## What the task asks
Every record must be copied exactly. Leave nothing out.

[Dataset entries]
────────
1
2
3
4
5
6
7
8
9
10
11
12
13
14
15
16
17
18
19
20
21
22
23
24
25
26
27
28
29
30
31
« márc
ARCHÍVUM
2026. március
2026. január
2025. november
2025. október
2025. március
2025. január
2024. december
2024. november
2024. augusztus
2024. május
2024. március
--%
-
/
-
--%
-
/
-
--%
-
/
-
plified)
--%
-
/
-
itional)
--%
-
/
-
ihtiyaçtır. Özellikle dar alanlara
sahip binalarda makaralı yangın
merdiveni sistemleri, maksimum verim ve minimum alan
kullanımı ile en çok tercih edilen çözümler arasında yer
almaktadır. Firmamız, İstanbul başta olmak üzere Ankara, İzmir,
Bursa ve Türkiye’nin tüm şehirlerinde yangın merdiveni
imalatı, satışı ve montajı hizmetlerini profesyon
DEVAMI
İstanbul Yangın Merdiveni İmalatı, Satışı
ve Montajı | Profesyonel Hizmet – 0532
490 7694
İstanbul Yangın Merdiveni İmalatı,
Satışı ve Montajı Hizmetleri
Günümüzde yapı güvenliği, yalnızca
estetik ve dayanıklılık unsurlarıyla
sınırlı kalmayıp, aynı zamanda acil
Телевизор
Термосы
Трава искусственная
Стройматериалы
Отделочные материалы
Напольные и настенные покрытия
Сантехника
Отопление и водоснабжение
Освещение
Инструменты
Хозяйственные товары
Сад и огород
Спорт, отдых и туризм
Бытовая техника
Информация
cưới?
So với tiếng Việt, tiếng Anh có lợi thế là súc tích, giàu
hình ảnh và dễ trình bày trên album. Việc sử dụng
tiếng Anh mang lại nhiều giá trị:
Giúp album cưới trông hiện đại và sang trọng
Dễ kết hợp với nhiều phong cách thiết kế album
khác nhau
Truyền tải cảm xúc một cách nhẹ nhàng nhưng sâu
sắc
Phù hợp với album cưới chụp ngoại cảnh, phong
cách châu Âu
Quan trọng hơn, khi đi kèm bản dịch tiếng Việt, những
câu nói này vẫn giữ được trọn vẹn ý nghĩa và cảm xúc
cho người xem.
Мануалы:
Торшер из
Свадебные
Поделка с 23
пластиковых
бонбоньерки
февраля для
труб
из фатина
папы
────────
## Exercise result
1
2
3
4
5
6
7
8
9
10
11
12
13
14
15
16
17
18
19
20
21
22
23
24
25
26
27
28
29
30
31
« márc
ARCHÍVUM
2026. március
2026. január
2025. november
2025. október
2025. március
2025. január
2024. december
2024. november
2024. augusztus
2024. május
2024. március
--%
-
/
-
--%
-
/
-
--%
-
/
-
plified)
--%
-
/
-
itional)
--%
-
/
-
ihtiyaçtır. Özellikle dar alanlara
sahip binalarda makaralı yangın
merdiveni sistemleri, maksimum verim ve minimum alan
kullanımı ile en çok tercih edilen çözümler arasında yer
almaktadır. Firmamız, İstanbul başta olmak üzere Ankara, İzmir,
Bursa ve Türkiye’nin tüm şehirlerinde yangın merdiveni
imalatı, satışı ve montajı hizmetlerini profesyon
DEVAMI
İstanbul Yangın Merdiveni İmalatı, Satışı
ve Montajı | Profesyonel Hizmet – 0532
490 7694
İstanbul Yangın Merdiveni İmalatı,
Satışı ve Montajı Hizmetleri
Günümüzde yapı güvenliği, yalnızca
estetik ve dayanıklılık unsurlarıyla
sınırlı kalmayıp, aynı zamanda acil
Телевизор
Термосы
Трава искусственная
Стройматериалы
Отделочные материалы
Напольные и настенные покрытия
Сантехника
Отопление и водоснабжение
Освещение
Инструменты
Хозяйственные товары
Сад и огород
Спорт, отдых и туризм
Бытовая техника
Информация
cưới?
So với tiếng Việt, tiếng Anh có lợi thế là súc tích, giàu
hình ảnh và dễ trình bày trên album. Việc sử dụng
tiếng Anh mang lại nhiều giá trị:
Giúp album cưới trông hiện đại và sang trọng
Dễ kết hợp với nhiều phong cách thiết kế album
khác nhau
Truyền tải cảm xúc một cách nhẹ nhàng nhưng sâu
sắc
Phù hợp với album cưới chụp ngoại cảnh, phong
cách châu Âu
Quan trọng hơn, khi đi kèm bản dịch tiếng Việt, những
câu nói này vẫn giữ được trọn vẹn ý nghĩa và cảm xúc
cho người xem.
Мануалы:
Торшер из
Свадебные
Поделка с 23
пластиковых
бонбоньерки
февраля для
труб
из фатина
папы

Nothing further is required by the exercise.